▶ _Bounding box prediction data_
|---|

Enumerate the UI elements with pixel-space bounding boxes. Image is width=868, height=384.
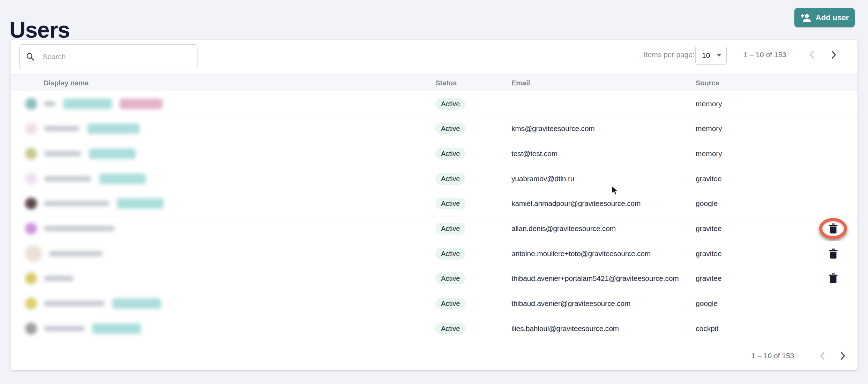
table-row[interactable]: Activethibaud.avenier@graviteesource.com… — [10, 291, 858, 316]
items-per-page-select[interactable]: 10 — [695, 46, 727, 65]
status-cell: Active — [435, 191, 465, 216]
avatar — [25, 148, 37, 160]
redacted-name-text — [44, 276, 74, 281]
avatar — [25, 173, 37, 185]
next-page-button-bottom[interactable] — [837, 350, 849, 362]
avatar — [25, 123, 37, 135]
column-header-email: Email — [511, 79, 530, 87]
previous-page-button-top[interactable] — [805, 48, 818, 61]
chevron-right-icon — [840, 352, 846, 360]
items-per-page-value: 10 — [702, 51, 710, 60]
status-badge: Active — [435, 98, 465, 110]
search-input[interactable] — [42, 52, 197, 61]
display-name-cell — [25, 141, 136, 166]
table-row[interactable]: Activememory — [10, 91, 858, 116]
redacted-name-text — [44, 326, 84, 331]
status-badge: Active — [435, 223, 465, 235]
status-cell: Active — [435, 216, 465, 241]
table-row[interactable]: Activeyuabramov@dtln.rugravitee — [10, 166, 858, 191]
display-name-cell — [25, 91, 163, 116]
table-row[interactable]: Activethibaud.avenier+portalam5421@gravi… — [10, 266, 858, 291]
redacted-name-text — [44, 301, 105, 306]
status-badge: Active — [435, 323, 465, 335]
source-cell: google — [696, 191, 718, 216]
table-row[interactable]: Activeantoine.mouliere+toto@graviteesour… — [10, 241, 858, 266]
status-cell: Active — [435, 116, 465, 141]
items-per-page-label: Items per page: — [644, 51, 695, 59]
email-cell: ilies.bahloul@graviteesource.com — [511, 316, 619, 341]
source-cell: gravitee — [696, 266, 722, 291]
click-annotation-ring — [819, 218, 847, 239]
status-badge: Active — [435, 272, 465, 284]
redacted-badge — [63, 99, 112, 109]
email-cell: kms@graviteesource.com — [511, 116, 595, 141]
redacted-display-name — [25, 323, 141, 335]
status-cell: Active — [435, 291, 465, 316]
pagination-range-bottom: 1 – 10 of 153 — [736, 352, 809, 360]
avatar — [25, 198, 37, 209]
users-card: Items per page: 10 1 – 10 of 153 Display… — [10, 40, 858, 370]
status-cell: Active — [435, 316, 465, 341]
email-cell: antoine.mouliere+toto@graviteesource.com — [511, 241, 651, 266]
email-cell: thibaud.avenier+portalam5421@graviteesou… — [511, 266, 679, 291]
avatar — [25, 223, 37, 235]
redacted-name-text — [44, 201, 109, 206]
display-name-cell — [25, 241, 103, 266]
status-badge: Active — [435, 123, 465, 135]
trash-icon — [829, 273, 838, 284]
chevron-right-icon — [831, 51, 837, 59]
redacted-name-text — [44, 226, 115, 231]
status-cell: Active — [435, 241, 465, 266]
bottom-paginator: 1 – 10 of 153 — [10, 341, 858, 370]
table-row[interactable]: Activekms@graviteesource.commemory — [10, 116, 858, 141]
add-user-label: Add user — [816, 13, 849, 22]
delete-user-button[interactable] — [823, 241, 844, 266]
redacted-name-text — [44, 101, 55, 106]
display-name-cell — [25, 316, 141, 341]
avatar — [25, 245, 42, 262]
redacted-badge — [89, 148, 136, 159]
redacted-name-text — [44, 151, 81, 156]
chevron-left-icon — [820, 352, 825, 360]
delete-user-button[interactable] — [823, 266, 844, 291]
avatar — [25, 272, 37, 284]
redacted-display-name — [25, 198, 164, 209]
redacted-display-name — [25, 123, 140, 135]
person-add-icon — [800, 13, 811, 22]
status-badge: Active — [435, 298, 465, 309]
table-row[interactable]: Activetest@test.commemory — [10, 141, 858, 166]
table-row[interactable]: Activeallan.denis@graviteesource.comgrav… — [10, 216, 858, 241]
status-badge: Active — [435, 198, 465, 209]
status-cell: Active — [435, 91, 465, 116]
display-name-cell — [25, 166, 146, 191]
redacted-badge — [120, 99, 163, 109]
status-cell: Active — [435, 141, 465, 166]
previous-page-button-bottom[interactable] — [816, 350, 828, 362]
redacted-name-text — [44, 176, 91, 181]
status-badge: Active — [435, 248, 465, 260]
avatar — [25, 323, 37, 335]
avatar — [25, 298, 37, 309]
table-row[interactable]: Activekamiel.ahmadpour@graviteesource.co… — [10, 191, 858, 216]
column-header-source: Source — [696, 79, 719, 87]
email-cell: test@test.com — [511, 141, 558, 166]
redacted-display-name — [25, 298, 161, 309]
source-cell: memory — [696, 116, 722, 141]
next-page-button-top[interactable] — [828, 48, 840, 61]
add-user-button[interactable]: Add user — [794, 8, 855, 27]
search-box[interactable] — [19, 44, 197, 69]
table-header: Display name Status Email Source — [10, 74, 858, 91]
display-name-cell — [25, 116, 140, 141]
status-cell: Active — [435, 166, 465, 191]
page-title: Users — [9, 17, 70, 43]
delete-user-button[interactable] — [823, 216, 844, 241]
source-cell: gravitee — [696, 216, 722, 241]
redacted-display-name — [25, 223, 115, 235]
display-name-cell — [25, 266, 74, 291]
status-badge: Active — [435, 173, 465, 185]
source-cell: memory — [696, 91, 722, 116]
redacted-badge — [99, 174, 146, 184]
redacted-badge — [117, 198, 164, 209]
table-row[interactable]: Activeilies.bahloul@graviteesource.comco… — [10, 316, 858, 341]
redacted-display-name — [25, 148, 136, 160]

|---|

▶ _TASK GOAL_
A count alone is required. How many lines in the entries contain the string "toto"?

▶ _RESULT BELOW_
2